Quelles sont tes trois peintures préférées de Marval et pourquoi ?

Pas facile de choisir ! Une de mes préférées est pour sûr la Reine des Sioux, 1923, j’aime énormément L’Étrange Femme, 1920, aussi une étude pour son tableau Juin, une étude de 1909 qui s’appelle Les Baigneuses. Mais je suis persuadée que je pourrais continuer cette liste très longtemps.

Quels sont tes conseils pour s’intéresser à Marval ou à l’art en général quand on est néophyte ?

Je dirais faire des recherches, s’intéresser au plus de choses possibles, écouter plusieurs points de vue différents, faire le maximum d’expositions, écouter des podcasts, se renseigner… En bref prendre tout ce qu’il y a à prendre. L’histoire de l’art est aujourd’hui très accessible et se démocratise, on peut désormais avoir accès à beaucoup de contenu pour en savoir plus, et découvrir de nouveaux artistes.

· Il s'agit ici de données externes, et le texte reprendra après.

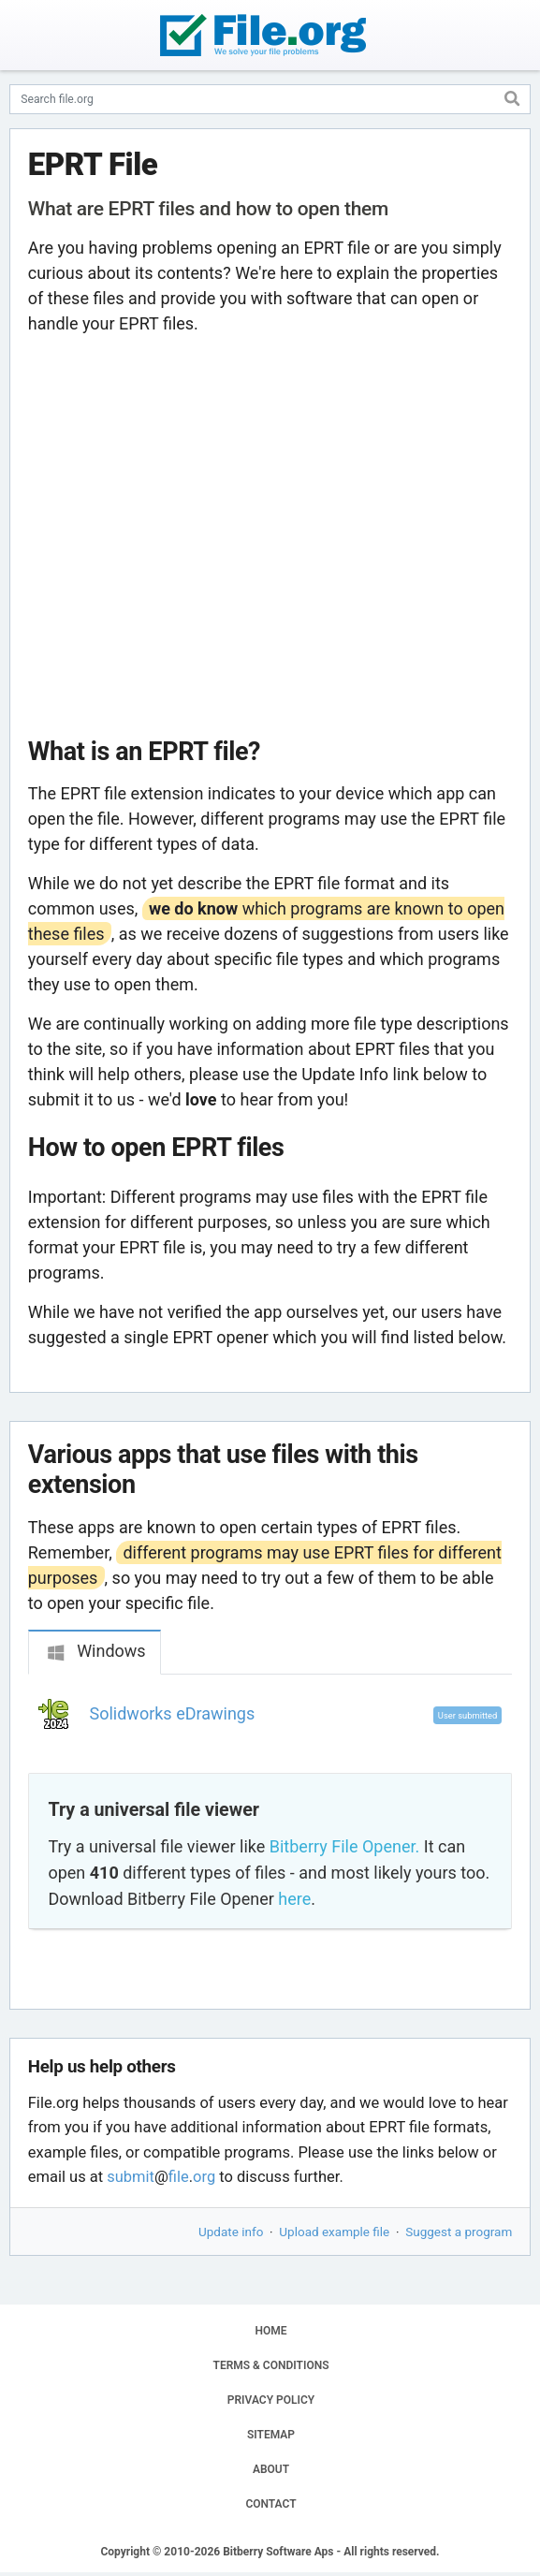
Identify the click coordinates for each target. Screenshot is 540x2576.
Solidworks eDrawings (172, 1713)
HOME (270, 2330)
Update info (230, 2231)
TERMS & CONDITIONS (271, 2365)
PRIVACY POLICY (270, 2400)
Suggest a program (458, 2231)
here (294, 1899)
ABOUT (271, 2469)
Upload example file (334, 2231)
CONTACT (270, 2503)
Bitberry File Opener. (344, 1846)
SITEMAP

En ce qui concerne Jacqueline Marval, nous avons construit le site de façon à rendre son histoire plus accessible : une partie des archives est en ligne, comme les photos et une sélection presse, certaines œuvres, nous mettons régulièrement à jour notre page d’actualités dans laquelle nous partageons nos derniers podcasts, interviews vidéos, etc, dans lesquels nous racontons son histoire.

Si Marval devait être une artiste aujourd’hui, laquelle serait-elle selon toi ?

Impossible de choisir ☺ En tout cas, une artiste, une femme puissante, indépendante et libre.

Jacqueline Marval posant devant son portrait de Kiki de Montparnasse, dans son atelier (19 quai Saint-Michel, Paris) – Circa 1921. Archives privées, Courtesy Comité Jacqueline Marval.